Honda engineering personnel are staffing a newly opened garage outside of Detroit in a bid to entice suppliers and technology startups to help the Japanese automaker develop mobility services.
Honda drove the news home this week in Detroit by presenting the plan to attendees at WCX, SAE International's annual engineering conference.
"We want to tell people we are interested in working with them," said Shigenobu "CJ" Saigusa, chief engineer with Honda R&D Americas and head of the Mobility Collaboration Garage in Ann Arbor, Mich.
The venture is small — about 20 Honda employees for now — but the garage symbolizes sea change for Honda in the United States.
Honda has prided itself on self-reliance and independence, resisting mergers with other automakers, producing many of its own vehicle components, manufacturing its own factory tools and robots, and even creating its own vehicle prototyping operations to avoid exposing itself to the scrutiny of Detroit prototype providers with old-school ties to Honda's U.S. rivals.
Saigusa smiled at the thought of that old tradition.
"We have to change now," he told Automotive News after a presentation at the engineering conference.
The new building -- or garage -- reflects the change.
Until now, Honda has studied new mobility opportunities and considered U.S. technology collaborations from a tall office building in Southfield, Mich.
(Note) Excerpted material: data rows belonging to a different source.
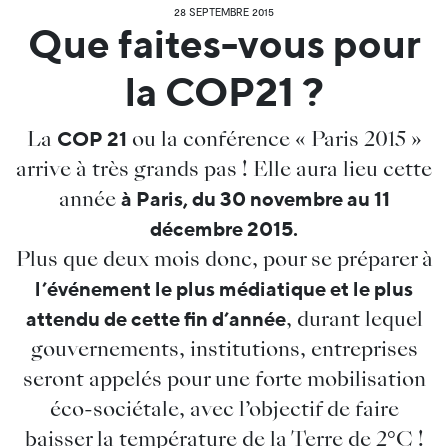
28 SEPTEMBRE 2015
Que faites-vous pour
la COP21 ?
La
ou la conférence « Paris 2015 »
COP 21
arrive à très grands pas ! Elle aura lieu cette
année
à Paris, du 30 novembre au 11
décembre 2015.
Plus que deux mois donc, pour se préparer à
l’événement le plus médiatique et le plus
, durant lequel
attendu de cette fin d’année
gouvernements, institutions, entreprises
seront appelés pour une forte mobilisation
éco-sociétale, avec l’objectif de faire
baisser la température de la Terre de 2°C !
The new garage is a single-story building surrounded by windows, intended to encourage people to walk by, look in and see what the engineers are working on.
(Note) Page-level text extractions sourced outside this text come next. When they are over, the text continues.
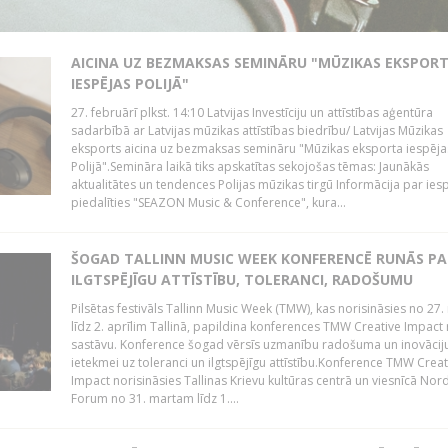
AICINA UZ BEZMAKSAS SEMINĀRU "MŪZIKAS EKSPOR
IESPĒJAS POLIJĀ"
27. februārī plkst. 14:10 Latvijas Investīciju un attīstības aģentūra
sadarbībā ar Latvijas mūzikas attīstības biedrību/ Latvijas Mūzikas
eksports aicina uz bezmaksas semināru "Mūzikas eksporta iespēja
Polijā".Semināra laikā tiks apskatītas sekojošas tēmas: Jaunākās
aktualitātes un tendences Polijas mūzikas tirgū Informācija par ies
piedalīties "SEAZON Music & Conference", kura...
ŠOGAD TALLINN MUSIC WEEK KONFERENCĒ RUNĀS PA
ILGTSPĒJĪGU ATTĪSTĪBU, TOLERANCI, RADOŠUMU
Pilsētas festivāls Tallinn Music Week (TMW), kas norisināsies no 27.
līdz 2. aprīlim Tallinā, papildina konferences TMW Creative Impact 
sastāvu. Konference šogad vērsīs uzmanību radošuma un inovācij
ietekmei uz toleranci un ilgtspējīgu attīstību.Konference TMW Creat
Impact norisināsies Tallinas Krievu kultūras centrā un viesnīcā Nor
Forum no 31. martam līdz 1....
"We will literally welcome people to come inside," the engineer said.
Honda moved into the garage last month, and it has one project underway so far. It expects to encourage startup ventures, individual tech developers, academicians and graduate students to work in the garage's space and use tools Honda is providing there.
Eric Blumbergs, principal engineer with another of Honda's Detroit-area technology operations, the Automobile Technology Research Division, said mobility is the target for Honda. But the definition of "mobility" is broad, he emphasized. Tackling new business segments also requires new solutions in processes and tooling.
Honda told its Detroit engineering audiences that the field will require solutions in artificial intelligence, advanced tooling, human-machine interface and robotics. The garage is creating a website to allow interested companies to submit ideas and proposals to work with the automaker.
"We've never needed to build a website for what we're doing," Saigusa said. "But we're doing things differently now. Things are happening faster. We can't do everything by ourselves any more."